L’utilisation de ses dispositifs de communication cachés permettrait d’éteindre les onduleurs à distance, ou modifier leurs paramètres et pourrait déstabiliser les réseaux électriques, endommager les infrastructures énergétiques et déclencher des pannes de courant généralisées, expliquent des experts cités par Reuters. « Si vous contrôlez à distance un nombre suffisamment important d’onduleurs solaires domestiques et que vous faites quelque chose de néfaste en même temps, cela pourrait avoir des conséquences catastrophiques sur le réseau pendant une période prolongée », ajoute Uri Sadot, directeur du programme de cybersécurité du fabricant israélien d’onduleurs SolarEdge.

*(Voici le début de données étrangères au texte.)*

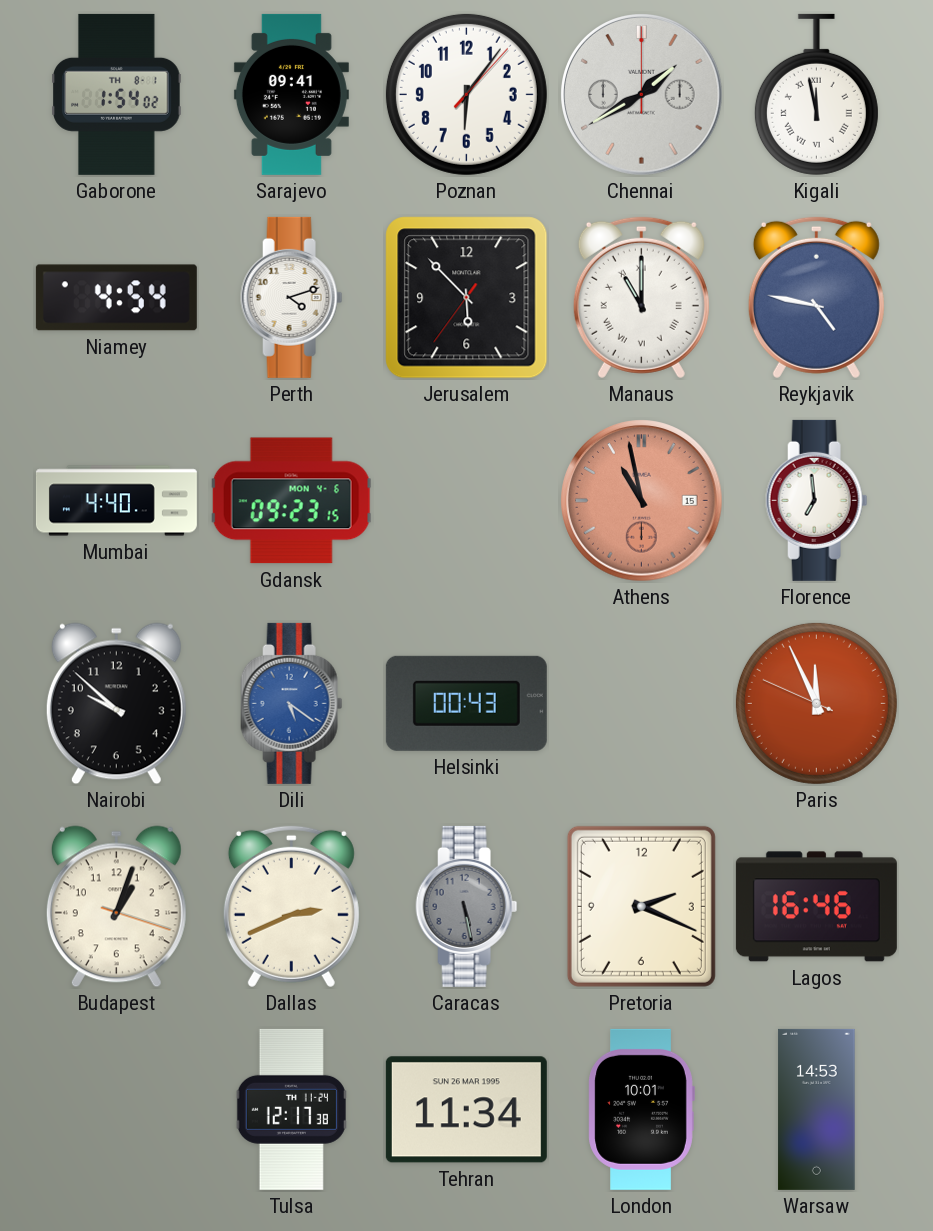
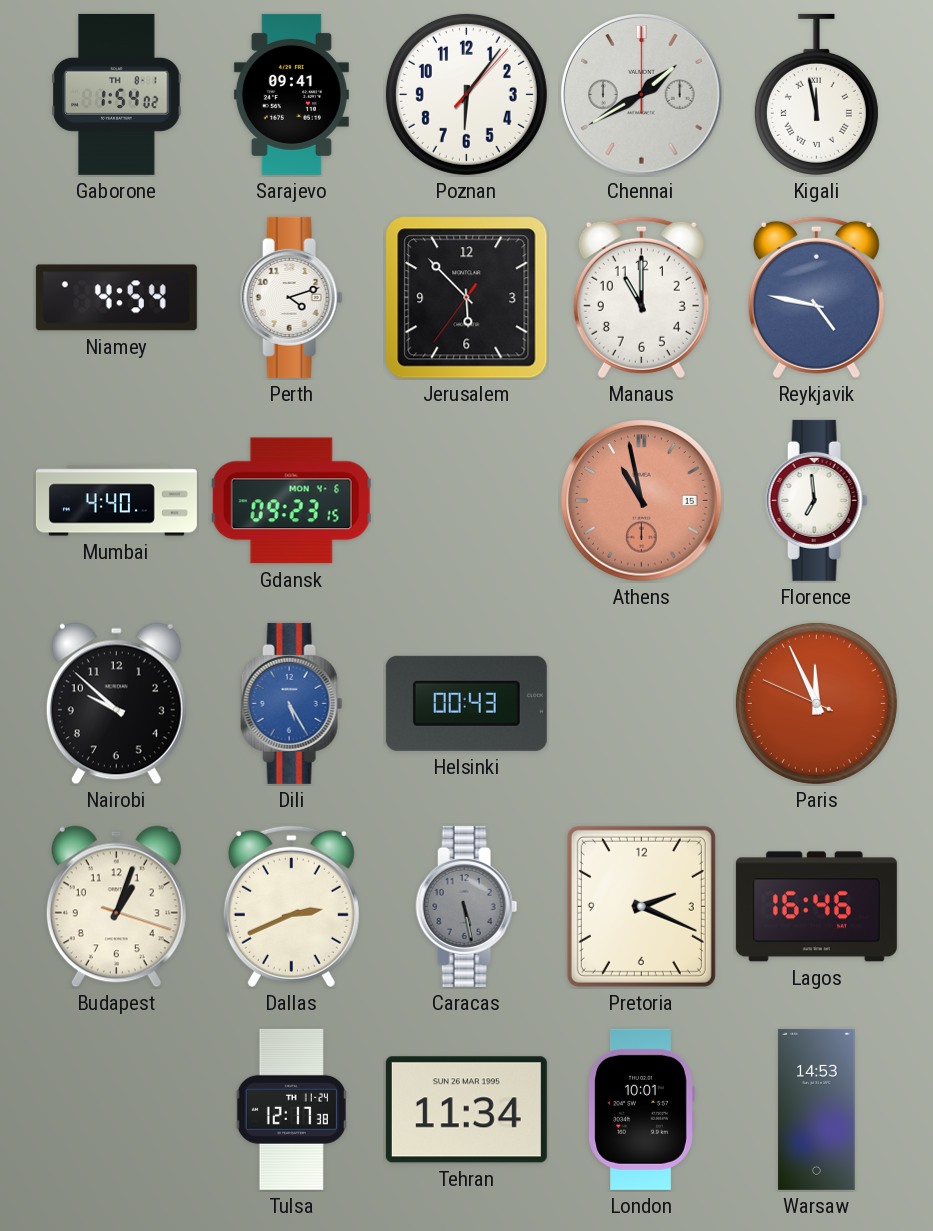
Manaus numerals: Roman -> Arabic
Dili: 5:21 -> 5:25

L’OTAN alerte sur les risques
L’OTAN en est venu à se préoccuper ouvertement des efforts de la Chine pour contrôler les infrastructures critiques des États membres de l’alliance militaire, notamment via les onduleurs. « Nous devons identifier les dépendances stratégiques et prendre des mesures pour les réduire », déclare un responsable de l’alliance de défense.
En novembre dernier, le gouvernement lituanien a adopté une loi interdisant l’accès des industriels Chinois aux installations solaires, éoliennes et de batteries de plus de 100 kilowatts, limitant de fait l’utilisation des onduleurs chinois.
Les Etats-Unis se préparent à interdire l’utilisation des onduleurs chinois dans quelques années, quand les pays occidentaux seront capables d’en produire suffisamment pour se passer des fournisseurs chinois. En Grande-Bretagne, un examen par le gouvernement des risques représentés par l’omniprésence de la technologie chinoise dans le système énergétique du pays doit être terminé dans les prochains mois et ses conclusions rendues publiques
Retrouver sécurité et souveraineté va prendre du temps
Pour en revenir à l’étude de SolarPower Europe, elle met en garde contre le fait que de nombreux systèmes photovoltaïques, les plus petits, sont gérés par des particuliers ou des petites entreprises qui échappent aux contraintes réglementaires existantes sur la cyber sécurité. Et dans le même temps, les installateurs et fabricants d’onduleurs développent de plus en plus de services à distance dans un souci de flexibilité.
« Tandis que près de 70 % des installations résidentielles et commerciales sont désormais connectées à l’internet, les connaissances des installateurs et des prestataires de services en matière de cybersécurité restent limitées compte tenu de la sophistication des attaque potentielles. Les mauvaises pratiques – mots de passe par défaut, absence de pare-feu, configurations non sécurisées – sont courantes. Les utilisateurs mal informés ignorent souvent les risques associés à l’accès à distance ou au stockage de données dans des centres de données situés en dehors de l’UE, parfois dans des juridictions moins protectrices », écrit SolaPowerEurope.
Mais retrouver un niveau acceptable de sécurité risque de prendre du temps tant le marché européen des onduleurs reste dominé par des entreprises asiatiques. « On estime aujourd’hui que les fabricants d’onduleurs européens sont seulement en mesure de s’approprier 20% du marché », écrit SolarPower Europe.